Two different ways of adding open access content into discovery indexes, what are the implications?

Tay, Aaron

doi:10.59350/zc1e4-78b05

Published July 14, 2019 | https://doi.org/10.59350/zc1e4-78b05

Two different ways of adding open access content into discovery indexes, what are the implications?

Tay, Aaron¹

1. Singapore Management University

It has been over 2 years ago in Jun 2017, where I picked up on the growing trend of library discovery services and Abstract and indexing servicing intergrating open access content into their indexes.

How are things today? Indeed, developments in this area have indeed speeded up and as regular readers of my blog know (older coverage here , here and here ) we have seen the rise of open access (OA) finding services with APIs designed to locate open access versions of paper such as Unpaywall, Open Access button, JISC Core Discovery, Dissem, etc.

Though it is likely these services still find less free to read articles than Google Scholar (even the Unpaywall team admits Google Scholar has a more comprehensive index and other studies seem to back it up), the fact that they exist as API services allows us to avoid relying on Google Scholar which for years was *the* only reliable way to find free to read articles.

These OA finding services are often packaged as browser extensions and as such we have also seen the rise of browser extensions and services that also handle both redirection to paywall and open access copies.

However, It is not just users of such browser extensions that will encounter more open content, traditional and existing library discovery services and Abstracting and indexing databases have also responded to the growing importance of open access and have also started to integrate open access content.

In this blog post, I'm going to discuss the two main ways open access content can be integrated into such system, namely adding "OA as alternative access" vs "OA as a collection", what design choices are available for each method and what implications these choices made will have for librarians.

Two ways of integrating open access content into existing library discovery services and databases

Imagine a typical library discovery services like Summon or Primo or a database like Scopus. They have two different ways of adding open access content.

Firstly they can look at what is in their existing index of peer reviewed journal articles (which typically points only to the publisher final version) and try to provide alternative access to open access versions e.g. via Green OA

This method does not increase the size of their index and will not change the number of results obtained from a search string but merely affects the delivery experience a user gets (but see later).
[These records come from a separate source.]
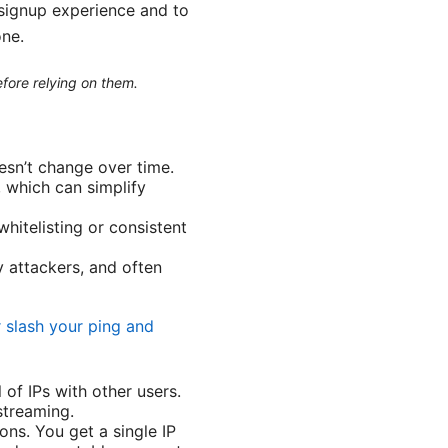
 signup experience and to
one.
efore relying on them.
esn’t change over time.
, which can simplify
whitelisting or consistent
y attackers, and often
r slash your ping and
of IPs with other users.
streaming.
ons. You get a single IP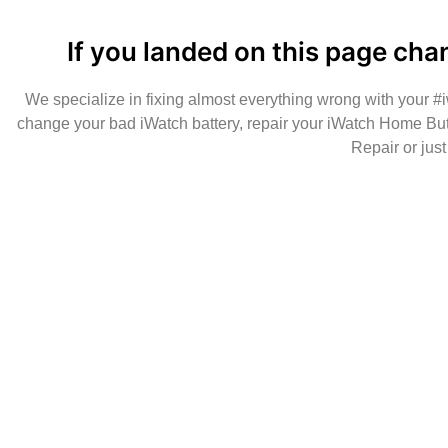
If you landed on this page cha
We specialize in fixing almost everything wrong with your 
change your bad iWatch battery, repair your iWatch Home But
Repair or jus
Make sure to call us before you decide to com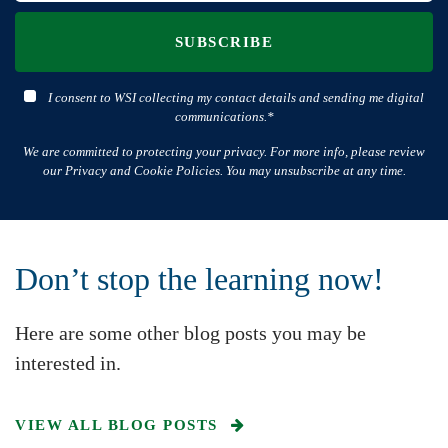
SUBSCRIBE
I consent to WSI collecting my contact details and sending me digital
communications.*
We are committed to protecting your privacy. For more info, please review
our Privacy and Cookie Policies. You may unsubscribe at any time.
Don’t stop the learning now!
Here are some other blog posts you may be
interested in.
VIEW ALL BLOG POSTS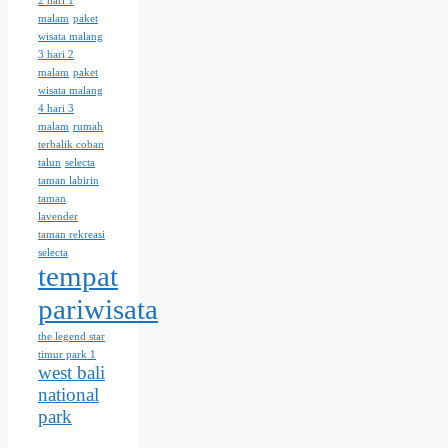
2 hari 1
malam
paket
wisata malang
3 hari 2
malam
paket
wisata malang
4 hari 3
malam
rumah
terbalik coban
talun
selecta
taman labirin
taman
lavender
taman rekreasi
selecta
tempat
pariwisata
the legend star
timur park 1
west bali
national
park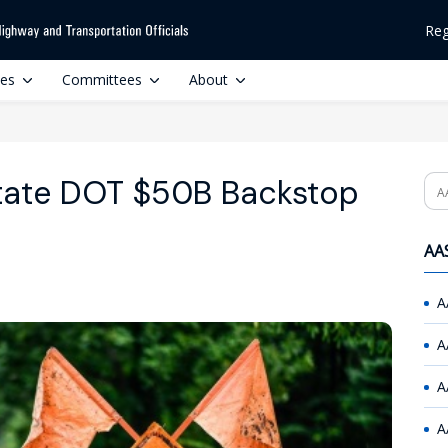
Reg
ces
Committees
About
tate DOT $50B Backstop
Se
AAS
A
A
A
A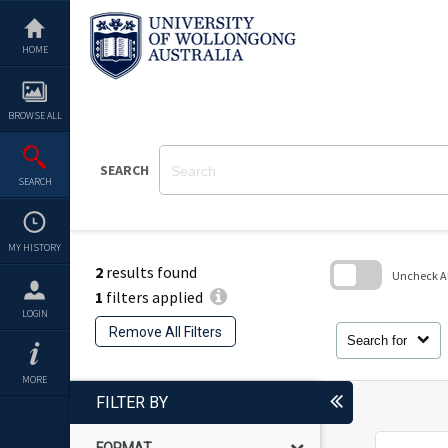
Skip
to
content
HOME
BROWSE ALL
SEARCH
SEARCH
MY HISTORY
2
results found
Uncheck All
1
filters applied
Skip
LOGIN
to
Remove All Filters
search
Search for
block
MORE
FILTER BY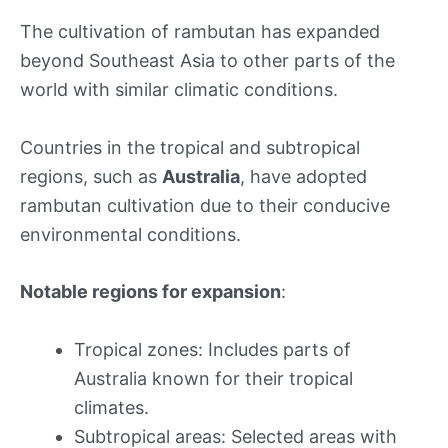
The cultivation of rambutan has expanded
beyond Southeast Asia to other parts of the
world with similar climatic conditions.
Countries in the tropical and subtropical
regions, such as
Australia
, have adopted
rambutan cultivation due to their conducive
environmental conditions.
Notable regions for expansion
:
Tropical zones: Includes parts of
Australia known for their tropical
climates.
Subtropical areas: Selected areas with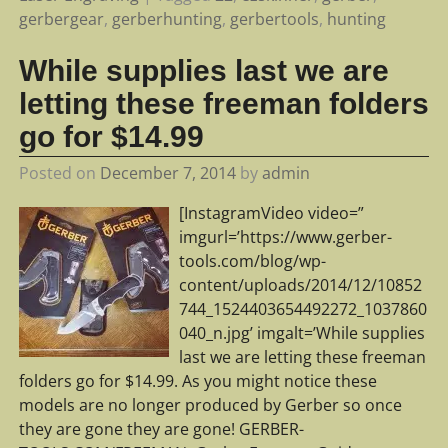
gerbergear
,
gerberhunting
,
gerbertools
,
hunting
While supplies last we are
letting these freeman folders
go for $14.99
Posted on
December 7, 2014
by
admin
[InstagramVideo video=”
imgurl=’https://www.gerber-
tools.com/blog/wp-
content/uploads/2014/12/10852
744_1524403654492272_1037860
040_n.jpg’ imgalt=’While supplies
last we are letting these freeman
folders go for $14.99. As you might notice these
models are no longer produced by Gerber so once
they are gone they are gone! GERBER-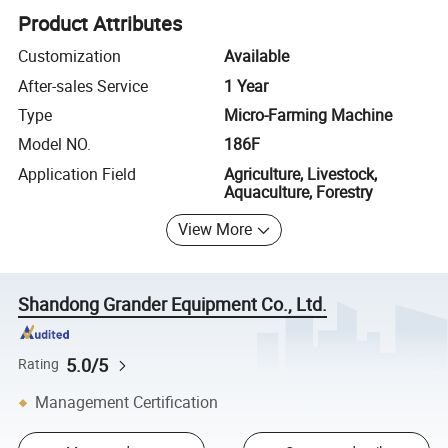
Product Attributes
Customization
Available
After-sales Service
1 Year
Type
Micro-Farming Machine
Model NO.
186F
Application Field
Agriculture, Livestock,
Aquaculture, Forestry
View More
Shandong Grander Equipment Co., Ltd.
5.0/5
Rating
Management Certification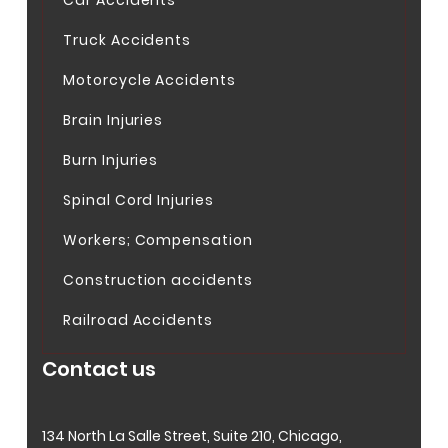
Truck Accidents
Motorcycle Accidents
Brain Injuries
Burn Injuries
Spinal Cord Injuries
Workers; Compensation
Construction accidents
Railroad Accidents
Contact us
134 North La Salle Street, Suite 210, Chicago,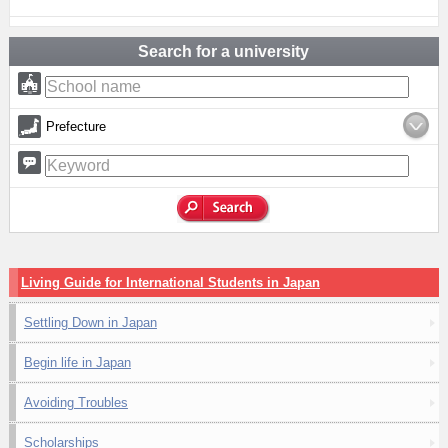
Search for a university
Prefecture
Living Guide for International Students in Japan
Settling Down in Japan
Begin life in Japan
Avoiding Troubles
Scholarships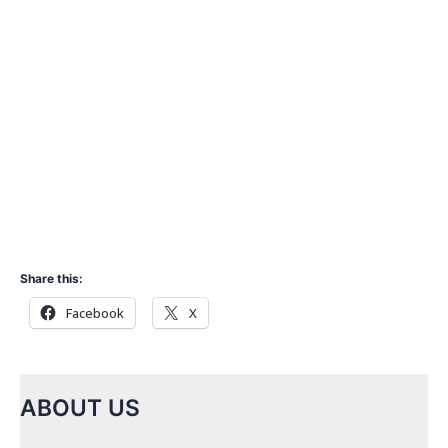
Share this:
Facebook
X
ABOUT US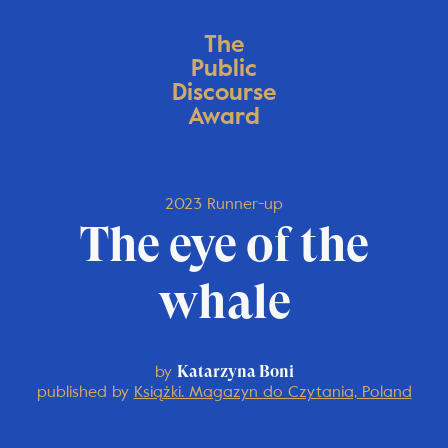
The
Public
Discourse
Award
2023 Runner-up
The eye of the
whale
by
Katarzyna Boni
published by
Książki. Magazyn do Czytania, Poland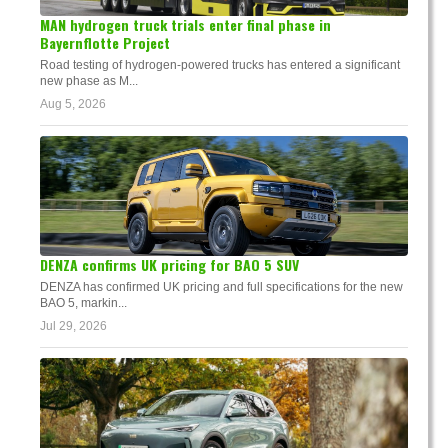
MAN hydrogen truck trials enter final phase in
Bayernflotte Project
Road testing of hydrogen-powered trucks has entered a significant
new phase as M...
Aug 5, 2026
DENZA confirms UK pricing for BAO 5 SUV
DENZA has confirmed UK pricing and full specifications for the new
BAO 5, markin...
Jul 29, 2026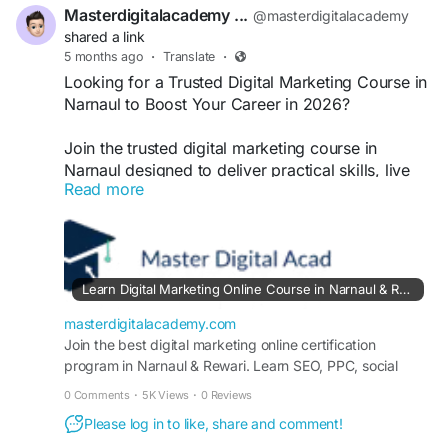
Masterdigitalacademy ...
@masterdigitalacademy
#AIDigitalMarketingCourse
shared a link
#DigitalMarketingCourseNarnaul
5 months ago
·
Translate
·
#AIMarketingTraining
#LearnDigitalMarketing
Looking for a Trusted Digital Marketing Course in
#DigitalMarketingIndia
#MarketingWithAI
Narnaul to Boost Your Career in 2026?
#SEOTraining
Join the trusted digital marketing course in
Narnaul designed to deliver practical skills, live
Read more
projects, and certification. Learn SEO, social
media, PPC, and performance marketing with
expert guidance and placement support to build a
successful digital career locally and globally.
https://masterdigitalacademy.com/learn-digital-
Learn Digital Marketing Online Course in Narnaul & Rewari | Online Certification Program
marketing/
masterdigitalacademy.com
#TrustedDigitalMarketingCourse
Join the best digital marketing online certification
program in Narnaul & Rewari. Learn SEO, PPC, social
#DigitalMarketingCourseNarnaul
media marketing, and content strategy through hands-on
#NarnaulTraining
#DigitalMarketingIndia
0 Comments
·
5K Views
·
0 Reviews
training and career-focused mentorship.
#SEOTraining
#PerformanceMarketing
Please log in to like, share and comment!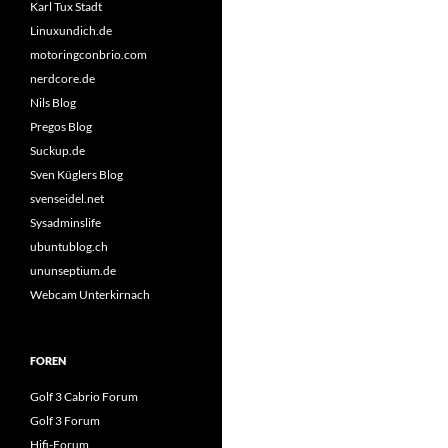
Karl Tux Stadt
Linuxundich.de
motoringconbrio.com
nerdcore.de
Nils Blog
Pregos Blog
Suckup.de
Sven Küglers Blog
svenseidel.net
Sysadminslife
ubuntublog.ch
ununseptium.de
Webcam Unterkirnach
FOREN
Golf 3 Cabrio Forum
Golf 3 Forum
Hifi-Forum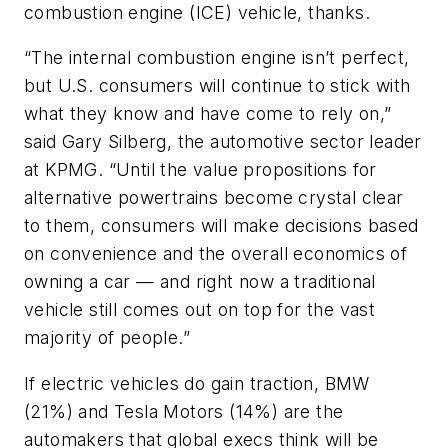
combustion engine (ICE) vehicle, thanks.
“The internal combustion engine isn’t perfect,
but U.S. consumers will continue to stick with
what they know and have come to rely on,”
said Gary Silberg, the automotive sector leader
at KPMG. “Until the value propositions for
alternative powertrains become crystal clear
to them, consumers will make decisions based
on convenience and the overall economics of
owning a car — and right now a traditional
vehicle still comes out on top for the vast
majority of people.”
If electric vehicles do gain traction, BMW
(21%) and Tesla Motors (14%) are the
automakers that global execs think will be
Secondly, they can actually expand their index by including more open access content and adding the OA source as a collection. This could be as simple as adding (or rather giving libraries the option to add or activate) collections of Gold journals via DOAJ , aggregations of big open access content such as CORE, BASE, OAIster, Unpaywall, 1findr , or smaller more granular collections of OA content e.g. institution/subject repository such as Arxiv. PMC.

Adding DOAJ as a collection to Primo index

Arguably this second method has always existed in library discovery services, but I would argue that in recent years the number of choices for adding OA collections has increased.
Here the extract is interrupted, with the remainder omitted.